Through social constructs on the internet, the masses have made the distribution of social contact and communication more efficient, allowing many conversations to be held instead of few in a given amount of time. We don’t even have to travel long distances, or spend huge amounts of time meeting new people and gaining their trust in order to do so. As a result, we have more time to spend on work and survival, which are always the primary concerns of the world citizen.
Since information on the television and radio is now completely orthagonal to the flow of needed information in life, it has lost its appeal as an information source. Nothing of value can be had on a traditional media device, due to the concavity of media monopolists’ morals. More on this later…
Sadly, the internet has also grown increasingly superfluous in utility, and furthermore, all useful tools now come at a premium instead of being included in the monthly subscription fee. It is not an ideal way to distribute technology.
It seems that even the tools that we get from the internet, social media platforms included, are still heavily limited by organizations that seek to retain control of the public dialogue for themselves – organizations that fall back on old tricks like copyright infringement suits, intellectual property battles, deceiptful messages in product and advertising, and imbalanced input/output channels that provide them with the biggest voice in the fish barrel.
This means that the high priced user tools and resources we seek are always common knowledge and made for the common fool from TV land, and specialist tools and utilities are non-existant. It falls to a few greedy monopolists to provide the software that should be making our lives great, and they have no desire to lose control of their money-making potential.
Even the promise of crowdsourced software has fallen by the wayside, as the implementation of net connectivity has proven too difficult, and the sale of these programs has been confined to a metered and tightly regulated market that rests in control of three notorious monopolists (Google, Microsoft, and Apple).
Most people these days are afraid of conspiracy to distribute labour (see: Blizzard and Steam workshops, Wikipedia, Soundcloud, et cetera), but it wouldn’t even be a problem if there was an effort to distribute profits. Sadly, no profit is to be had from the internet, and anyone who is successful in extracting it will be ostracised and killed, like my father was.
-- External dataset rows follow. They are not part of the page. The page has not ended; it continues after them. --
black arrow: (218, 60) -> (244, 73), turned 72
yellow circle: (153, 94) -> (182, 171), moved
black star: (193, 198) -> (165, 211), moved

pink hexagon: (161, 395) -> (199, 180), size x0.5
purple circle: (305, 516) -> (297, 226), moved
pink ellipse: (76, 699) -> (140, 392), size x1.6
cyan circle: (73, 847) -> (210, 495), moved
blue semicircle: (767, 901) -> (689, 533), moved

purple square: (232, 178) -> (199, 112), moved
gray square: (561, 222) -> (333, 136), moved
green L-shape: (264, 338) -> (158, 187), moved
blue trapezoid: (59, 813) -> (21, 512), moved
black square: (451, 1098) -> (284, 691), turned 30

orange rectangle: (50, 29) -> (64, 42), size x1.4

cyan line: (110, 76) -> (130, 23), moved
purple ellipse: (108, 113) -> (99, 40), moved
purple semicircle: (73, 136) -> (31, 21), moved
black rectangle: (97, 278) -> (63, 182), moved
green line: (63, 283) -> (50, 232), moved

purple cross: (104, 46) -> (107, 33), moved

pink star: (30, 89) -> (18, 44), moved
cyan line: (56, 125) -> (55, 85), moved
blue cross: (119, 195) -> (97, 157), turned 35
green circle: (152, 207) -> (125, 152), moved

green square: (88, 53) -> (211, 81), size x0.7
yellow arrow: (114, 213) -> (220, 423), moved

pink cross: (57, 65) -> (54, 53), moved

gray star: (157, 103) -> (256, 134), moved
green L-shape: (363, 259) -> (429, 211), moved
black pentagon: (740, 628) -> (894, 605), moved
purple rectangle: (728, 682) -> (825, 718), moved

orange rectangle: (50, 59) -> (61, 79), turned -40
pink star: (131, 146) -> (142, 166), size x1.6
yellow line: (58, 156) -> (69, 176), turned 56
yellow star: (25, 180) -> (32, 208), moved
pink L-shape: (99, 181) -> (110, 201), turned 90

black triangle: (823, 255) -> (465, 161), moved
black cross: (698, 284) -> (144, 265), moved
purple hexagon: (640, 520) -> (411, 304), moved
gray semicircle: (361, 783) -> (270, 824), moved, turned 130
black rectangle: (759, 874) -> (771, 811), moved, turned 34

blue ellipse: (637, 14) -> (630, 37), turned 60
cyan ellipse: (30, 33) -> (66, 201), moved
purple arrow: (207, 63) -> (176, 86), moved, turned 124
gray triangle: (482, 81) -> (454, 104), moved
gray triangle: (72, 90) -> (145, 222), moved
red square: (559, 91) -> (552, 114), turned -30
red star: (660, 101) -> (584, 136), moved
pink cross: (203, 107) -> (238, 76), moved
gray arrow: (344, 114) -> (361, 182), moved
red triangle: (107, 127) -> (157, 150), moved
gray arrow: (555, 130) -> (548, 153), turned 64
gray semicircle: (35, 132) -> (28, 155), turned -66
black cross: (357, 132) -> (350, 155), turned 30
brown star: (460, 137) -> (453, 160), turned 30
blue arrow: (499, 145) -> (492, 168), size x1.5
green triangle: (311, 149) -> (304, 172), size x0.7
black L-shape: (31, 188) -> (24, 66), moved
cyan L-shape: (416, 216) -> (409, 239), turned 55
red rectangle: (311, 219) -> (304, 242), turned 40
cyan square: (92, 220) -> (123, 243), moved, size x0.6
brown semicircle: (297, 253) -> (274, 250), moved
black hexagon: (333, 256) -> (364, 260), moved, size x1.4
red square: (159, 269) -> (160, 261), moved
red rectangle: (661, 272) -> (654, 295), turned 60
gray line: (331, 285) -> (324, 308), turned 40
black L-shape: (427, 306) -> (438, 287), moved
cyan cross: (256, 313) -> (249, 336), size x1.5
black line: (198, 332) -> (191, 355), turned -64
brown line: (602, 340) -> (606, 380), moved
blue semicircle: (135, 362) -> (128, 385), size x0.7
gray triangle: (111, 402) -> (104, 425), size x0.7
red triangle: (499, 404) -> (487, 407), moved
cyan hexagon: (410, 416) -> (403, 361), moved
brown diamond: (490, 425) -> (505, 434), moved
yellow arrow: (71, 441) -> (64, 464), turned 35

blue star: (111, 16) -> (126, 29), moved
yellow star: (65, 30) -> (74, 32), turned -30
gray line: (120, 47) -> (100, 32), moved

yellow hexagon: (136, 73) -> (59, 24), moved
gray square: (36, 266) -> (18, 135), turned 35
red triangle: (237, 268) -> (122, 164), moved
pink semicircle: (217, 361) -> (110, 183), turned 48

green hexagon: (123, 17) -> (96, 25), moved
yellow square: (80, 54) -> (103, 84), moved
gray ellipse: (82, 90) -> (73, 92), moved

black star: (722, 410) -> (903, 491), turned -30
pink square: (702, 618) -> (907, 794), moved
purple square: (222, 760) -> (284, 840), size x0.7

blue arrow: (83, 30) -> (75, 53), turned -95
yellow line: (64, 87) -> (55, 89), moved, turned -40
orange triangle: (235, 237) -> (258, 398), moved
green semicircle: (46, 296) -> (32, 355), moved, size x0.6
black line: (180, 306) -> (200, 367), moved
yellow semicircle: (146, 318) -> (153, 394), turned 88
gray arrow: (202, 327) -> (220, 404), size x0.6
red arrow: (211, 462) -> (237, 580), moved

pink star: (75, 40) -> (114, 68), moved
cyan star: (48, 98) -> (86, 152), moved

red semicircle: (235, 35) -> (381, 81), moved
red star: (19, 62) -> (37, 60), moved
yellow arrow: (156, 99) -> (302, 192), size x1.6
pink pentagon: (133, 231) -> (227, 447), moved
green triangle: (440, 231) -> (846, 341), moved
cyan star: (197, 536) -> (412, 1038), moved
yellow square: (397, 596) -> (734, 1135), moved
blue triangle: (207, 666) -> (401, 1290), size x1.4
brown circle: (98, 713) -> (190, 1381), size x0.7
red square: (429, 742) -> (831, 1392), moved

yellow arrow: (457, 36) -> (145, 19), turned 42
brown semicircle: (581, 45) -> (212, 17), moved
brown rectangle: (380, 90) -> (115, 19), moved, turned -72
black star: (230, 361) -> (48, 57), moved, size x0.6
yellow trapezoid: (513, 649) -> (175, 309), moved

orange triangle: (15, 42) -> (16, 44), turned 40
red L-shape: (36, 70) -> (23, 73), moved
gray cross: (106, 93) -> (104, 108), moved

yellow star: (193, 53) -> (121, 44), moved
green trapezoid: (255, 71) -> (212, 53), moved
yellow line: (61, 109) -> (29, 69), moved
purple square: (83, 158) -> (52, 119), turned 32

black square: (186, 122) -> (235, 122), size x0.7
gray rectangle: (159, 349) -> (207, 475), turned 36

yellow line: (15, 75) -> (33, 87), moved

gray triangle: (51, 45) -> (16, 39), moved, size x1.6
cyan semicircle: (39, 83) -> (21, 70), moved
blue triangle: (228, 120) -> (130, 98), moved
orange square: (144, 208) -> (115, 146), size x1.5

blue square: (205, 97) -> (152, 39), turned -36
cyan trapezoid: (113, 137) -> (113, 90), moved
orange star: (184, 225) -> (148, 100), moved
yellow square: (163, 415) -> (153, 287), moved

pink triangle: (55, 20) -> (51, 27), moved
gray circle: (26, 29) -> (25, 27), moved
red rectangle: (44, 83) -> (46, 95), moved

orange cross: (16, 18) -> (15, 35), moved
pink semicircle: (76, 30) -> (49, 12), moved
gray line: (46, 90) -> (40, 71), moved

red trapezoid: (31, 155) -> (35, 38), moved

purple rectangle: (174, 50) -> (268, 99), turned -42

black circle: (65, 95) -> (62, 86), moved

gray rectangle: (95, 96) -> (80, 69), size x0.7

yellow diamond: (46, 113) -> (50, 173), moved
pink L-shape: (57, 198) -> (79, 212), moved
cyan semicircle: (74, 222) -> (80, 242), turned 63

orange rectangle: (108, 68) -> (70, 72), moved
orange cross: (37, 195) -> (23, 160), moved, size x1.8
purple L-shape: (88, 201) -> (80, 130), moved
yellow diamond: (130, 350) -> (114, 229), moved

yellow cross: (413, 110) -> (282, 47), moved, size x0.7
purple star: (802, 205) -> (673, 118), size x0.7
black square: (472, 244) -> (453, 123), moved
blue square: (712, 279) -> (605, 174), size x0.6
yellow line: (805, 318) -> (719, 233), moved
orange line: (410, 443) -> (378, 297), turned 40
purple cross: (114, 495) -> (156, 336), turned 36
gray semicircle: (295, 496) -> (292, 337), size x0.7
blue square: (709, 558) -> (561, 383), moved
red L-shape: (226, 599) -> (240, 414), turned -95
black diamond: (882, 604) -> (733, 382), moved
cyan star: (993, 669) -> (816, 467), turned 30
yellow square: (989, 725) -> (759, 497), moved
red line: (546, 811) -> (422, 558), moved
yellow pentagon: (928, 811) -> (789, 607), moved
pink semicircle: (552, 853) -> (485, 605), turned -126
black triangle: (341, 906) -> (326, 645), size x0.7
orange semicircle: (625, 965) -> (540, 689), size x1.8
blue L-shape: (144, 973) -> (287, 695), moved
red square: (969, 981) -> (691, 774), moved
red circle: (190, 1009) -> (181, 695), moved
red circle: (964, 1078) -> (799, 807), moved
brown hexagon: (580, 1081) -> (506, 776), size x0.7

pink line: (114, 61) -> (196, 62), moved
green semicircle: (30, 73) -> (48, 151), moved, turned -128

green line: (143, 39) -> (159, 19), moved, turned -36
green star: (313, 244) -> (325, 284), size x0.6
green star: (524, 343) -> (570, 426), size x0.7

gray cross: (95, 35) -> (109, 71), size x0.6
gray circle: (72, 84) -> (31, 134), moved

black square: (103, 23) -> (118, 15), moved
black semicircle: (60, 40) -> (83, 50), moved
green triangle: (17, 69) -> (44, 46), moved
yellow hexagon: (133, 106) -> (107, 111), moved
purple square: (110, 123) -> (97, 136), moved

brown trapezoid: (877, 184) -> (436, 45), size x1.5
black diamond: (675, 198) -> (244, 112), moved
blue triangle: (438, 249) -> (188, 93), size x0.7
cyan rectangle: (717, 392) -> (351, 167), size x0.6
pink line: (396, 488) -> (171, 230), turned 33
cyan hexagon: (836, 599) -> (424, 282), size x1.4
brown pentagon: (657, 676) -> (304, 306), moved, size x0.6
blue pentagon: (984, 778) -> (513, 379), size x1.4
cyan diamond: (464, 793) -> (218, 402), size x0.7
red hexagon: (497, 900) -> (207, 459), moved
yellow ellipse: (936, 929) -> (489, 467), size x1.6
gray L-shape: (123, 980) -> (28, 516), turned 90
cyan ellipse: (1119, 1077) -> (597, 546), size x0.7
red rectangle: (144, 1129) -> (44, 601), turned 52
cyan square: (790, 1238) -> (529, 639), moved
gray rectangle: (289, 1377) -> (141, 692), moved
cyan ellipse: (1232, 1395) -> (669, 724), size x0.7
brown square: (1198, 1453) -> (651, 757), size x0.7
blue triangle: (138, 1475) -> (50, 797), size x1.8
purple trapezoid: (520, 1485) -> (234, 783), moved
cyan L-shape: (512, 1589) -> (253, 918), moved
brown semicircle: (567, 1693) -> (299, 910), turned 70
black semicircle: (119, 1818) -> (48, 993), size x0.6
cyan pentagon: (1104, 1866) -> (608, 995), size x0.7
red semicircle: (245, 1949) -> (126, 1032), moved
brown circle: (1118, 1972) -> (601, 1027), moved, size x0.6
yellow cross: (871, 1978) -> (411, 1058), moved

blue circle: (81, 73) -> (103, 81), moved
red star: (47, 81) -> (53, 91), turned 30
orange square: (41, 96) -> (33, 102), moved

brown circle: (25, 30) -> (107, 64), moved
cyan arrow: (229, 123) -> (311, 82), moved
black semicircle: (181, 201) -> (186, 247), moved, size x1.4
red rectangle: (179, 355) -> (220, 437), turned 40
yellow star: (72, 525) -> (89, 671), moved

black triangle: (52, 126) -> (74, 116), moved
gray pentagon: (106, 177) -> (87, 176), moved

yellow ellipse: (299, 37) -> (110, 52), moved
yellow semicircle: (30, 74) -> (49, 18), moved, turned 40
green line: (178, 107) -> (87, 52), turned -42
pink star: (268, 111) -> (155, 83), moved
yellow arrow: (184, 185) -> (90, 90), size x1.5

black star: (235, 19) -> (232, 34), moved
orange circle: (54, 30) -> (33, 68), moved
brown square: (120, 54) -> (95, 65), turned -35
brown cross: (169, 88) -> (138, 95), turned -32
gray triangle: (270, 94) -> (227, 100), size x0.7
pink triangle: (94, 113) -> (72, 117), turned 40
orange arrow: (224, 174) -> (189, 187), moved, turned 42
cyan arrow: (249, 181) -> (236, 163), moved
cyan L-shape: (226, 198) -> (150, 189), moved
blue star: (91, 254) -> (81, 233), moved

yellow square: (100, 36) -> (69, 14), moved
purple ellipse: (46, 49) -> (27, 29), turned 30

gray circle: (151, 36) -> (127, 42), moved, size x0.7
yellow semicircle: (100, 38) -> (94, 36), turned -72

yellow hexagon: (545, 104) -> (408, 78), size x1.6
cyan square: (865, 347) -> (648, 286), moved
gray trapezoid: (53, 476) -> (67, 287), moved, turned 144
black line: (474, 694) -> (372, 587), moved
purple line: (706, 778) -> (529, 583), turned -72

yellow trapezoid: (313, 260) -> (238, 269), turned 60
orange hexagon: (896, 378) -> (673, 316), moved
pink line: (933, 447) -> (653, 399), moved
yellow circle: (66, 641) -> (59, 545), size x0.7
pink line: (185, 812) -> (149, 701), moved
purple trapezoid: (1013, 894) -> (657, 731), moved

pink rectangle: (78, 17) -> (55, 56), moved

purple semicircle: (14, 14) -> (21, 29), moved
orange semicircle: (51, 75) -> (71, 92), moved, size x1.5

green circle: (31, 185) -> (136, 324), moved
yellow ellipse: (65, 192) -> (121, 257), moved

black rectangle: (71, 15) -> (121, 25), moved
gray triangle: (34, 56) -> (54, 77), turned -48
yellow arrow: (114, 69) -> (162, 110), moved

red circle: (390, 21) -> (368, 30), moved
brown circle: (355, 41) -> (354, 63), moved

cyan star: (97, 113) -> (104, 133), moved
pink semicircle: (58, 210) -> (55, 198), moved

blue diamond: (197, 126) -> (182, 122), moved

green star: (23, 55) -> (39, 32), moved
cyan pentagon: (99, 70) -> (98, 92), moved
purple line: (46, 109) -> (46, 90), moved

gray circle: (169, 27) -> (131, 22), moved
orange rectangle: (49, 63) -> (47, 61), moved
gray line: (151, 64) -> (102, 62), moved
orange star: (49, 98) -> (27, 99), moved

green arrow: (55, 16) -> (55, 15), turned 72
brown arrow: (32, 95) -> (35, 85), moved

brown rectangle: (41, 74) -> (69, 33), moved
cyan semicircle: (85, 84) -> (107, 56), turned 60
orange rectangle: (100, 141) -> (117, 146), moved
The thing is, all that’s available for purvue on net-connected devices is common knowledge. Common knowledge is ephemeral. The more it is drilled into people, the more it evaporates, leaving behind a thick layer of condensed ignorance. Furthermore, knowledge gained from electronics is ephemeral in more way than one. Our bodies as human beings have not yet adapted to accept the input of instructional command from a tool, rather than being the one in charge. We, as a species, seem to absorb information more readily from a book, map, or diagram, than from an assistive computing device + monitor, as is popular today. As a result, we are living in a world of doubly-weak knowledge that has overpowered the traditional methods of intellectual input.
The problem seems to be that nothing will displace computers and the internet in the foreseeable future. There is good reason for this: If you see the collected contributions of people upon technology as a living entity, the internet has soaked up more knowledge than any being who has ever lived, as it is the repository of more hours of information than the there is time in the history of the human race. In effect, we have traded depth of knowledge over time of a single living being, such as a human dividual, for breadth of experience of every living human in a single moment.
Since this resource is so implacable, it remains to the people who have created it to make use of the massive amounts of data that we as a species have devoted to the creation of our successor, and it remains to provided socially acceptable activities with which we can interact with it productively, avoiding all of the common modern pitfalls that will lead to the destruction of our species, including, but not limited to popularity contests, violence against our fellow man, exploitative profit-seeking behavior, and trivial pursuits.